On the afternoon of May 25, the muffled cries of an infant echoed from the sewage drain of a public toilet on the fourth floor of a residential building in Pujiang County, east China's Zhejiang Province. Police officers and firefighters jointly extracted the 2.3-kg newborn covered in sores and swiftly sent him to a local hospital. But how did he end up in the sewer? Who would abandon a baby boy in a toilet? Police identified the baby's mother as a 22-year-old woman with the pseudonym Xiaofei who lived in a nearby apartment, but she was initially reluctant to admit the boy was hers.

She was an unwed mother.

Having a baby out of wedlock remains a major social taboo in China and a source of shame for the birth mother's family. It also raises a host of legal complications that bring undue stress to single mothers.

Xiaofei met the baby's father through a friend last year, and after a short relationship, they broke up. Finding herself pregnant, she contacted the father, but he denied responsibility. She was all alone.

The day of the incident, Xiaofei reportedly felt pain and went to the toilet. Unexpectedly, the baby was born and slipped into the sewer. She ran to her landlady for help. And the landlady called the police.

Many people called the hospital, police and fire department offering milk powder to the baby or expressing wishes to adopt the baby. But when it came to who should take the responsibility for the baby's injury, arguments broke out.

"The mother might be charged with child abandonment or child abuse," said Cheng Xuelin, a lawyer with the Guosheng Law Firm in Zhejiang. "But judging from her statement, she tried to save the baby. She didn't abandon the baby on purpose."

Many people defended the young mother. They held that premarital pregnancy was not the sole responsibility of the woman. The man should also be in the picture.

The incident revealed some young people, especially those who left their rural hometown to work in cities, lacked knowledge of human sexuality and a sense of sexual responsibility, said Zhong Qi, an expert with the Zhejiang Academy of Social Sciences.

The incident was eventually defined as an accident by investigators. Both parents of the mother and the father expressed their willingness to raise the baby, and the baby was taken home.

Difficult struggles

Qiao Min, an electronics saleswoman in Beijing, gave birth to her son Feifei on August 1, 2007. She too was unwed. Qiao met Feifei's father in 2004 when she came to Beijing from southwest China's Guizhou Province. After a three-year relationship, the two broke up.

Months later, she discovered she was pregnant, and sought out the father.
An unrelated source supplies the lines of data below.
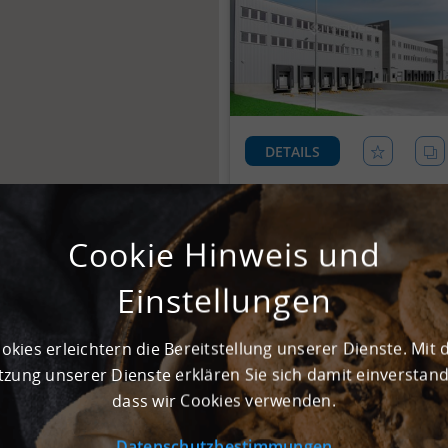
DETAILS
Cookie Hinweis und
Einstellungen
okies erleichtern die Bereitstellung unserer Dienste. Mit 
zung unserer Dienste erklären Sie sich damit einverstan
dass wir Cookies verwenden.
DETAILS
Datenschutzbestimmungen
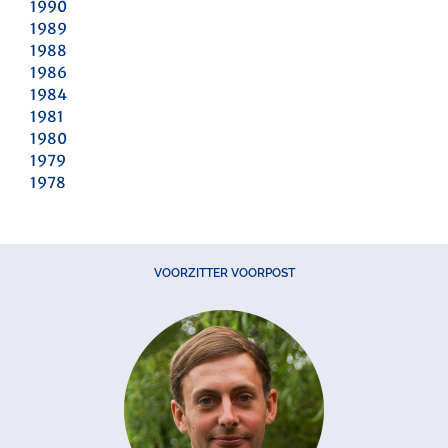
1990
1989
1988
1986
1984
1981
1980
1979
1978
VOORZITTER VOORPOST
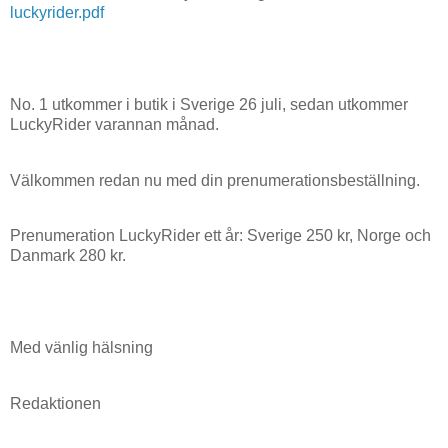
luckyrider.pdf
No. 1 utkommer i butik i Sverige 26 juli, sedan utkommer
LuckyRider varannan månad.
Välkommen redan nu med din prenumerationsbeställning.
Prenumeration LuckyRider ett år: Sverige 250 kr, Norge och
Danmark 280 kr.
Med vänlig hälsning
Redaktionen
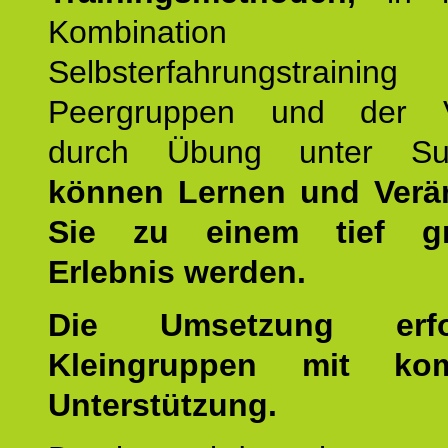
Kombination
Selbsterfahrungstraini
Peergruppen und der Ve
durch Übung unter Supe
können Lernen und Verä
Sie zu einem tief gr
Erlebnis werden.
Die Umsetzung erf
Kleingruppen mit kom
Unterstützung.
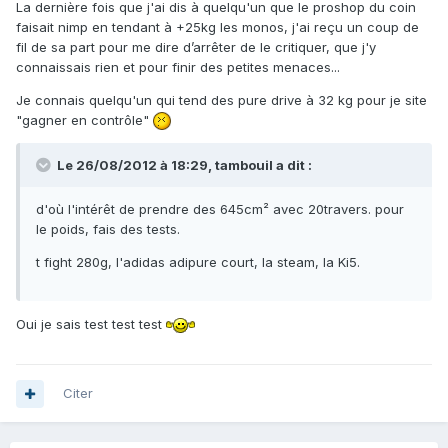
La dernière fois que j'ai dis à quelqu'un que le proshop du coin
faisait nimp en tendant à +25kg les monos, j'ai reçu un coup de
fil de sa part pour me dire d’arrêter de le critiquer, que j'y
connaissais rien et pour finir des petites menaces...
Je connais quelqu'un qui tend des pure drive à 32 kg pour je site
"gagner en contrôle"
Le 26/08/2012 à 18:29, tambouil a dit :
d'où l'intérêt de prendre des 645cm² avec 20travers. pour
le poids, fais des tests.
t fight 280g, l'adidas adipure court, la steam, la Ki5.
Oui je sais test test test
Citer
To her despair, he was already married to another woman, who was also expecting their child.

Qiao considered abortion, but her doctor diagnosed her with a retroverted uterus and said she might not have another opportunity to be a mother. She kept the baby.

After she gave birth, she was all alone in the hospital, with neither parents nor husband around her. The feeling of solitude made her burst into tears, and she kept the newborn a secret from her parents for a year and a half.

Various surveys reveal that the number of unwed mothers in China is rising, and the mothers are getting younger. Most of them find it financially difficult to raise a child alone.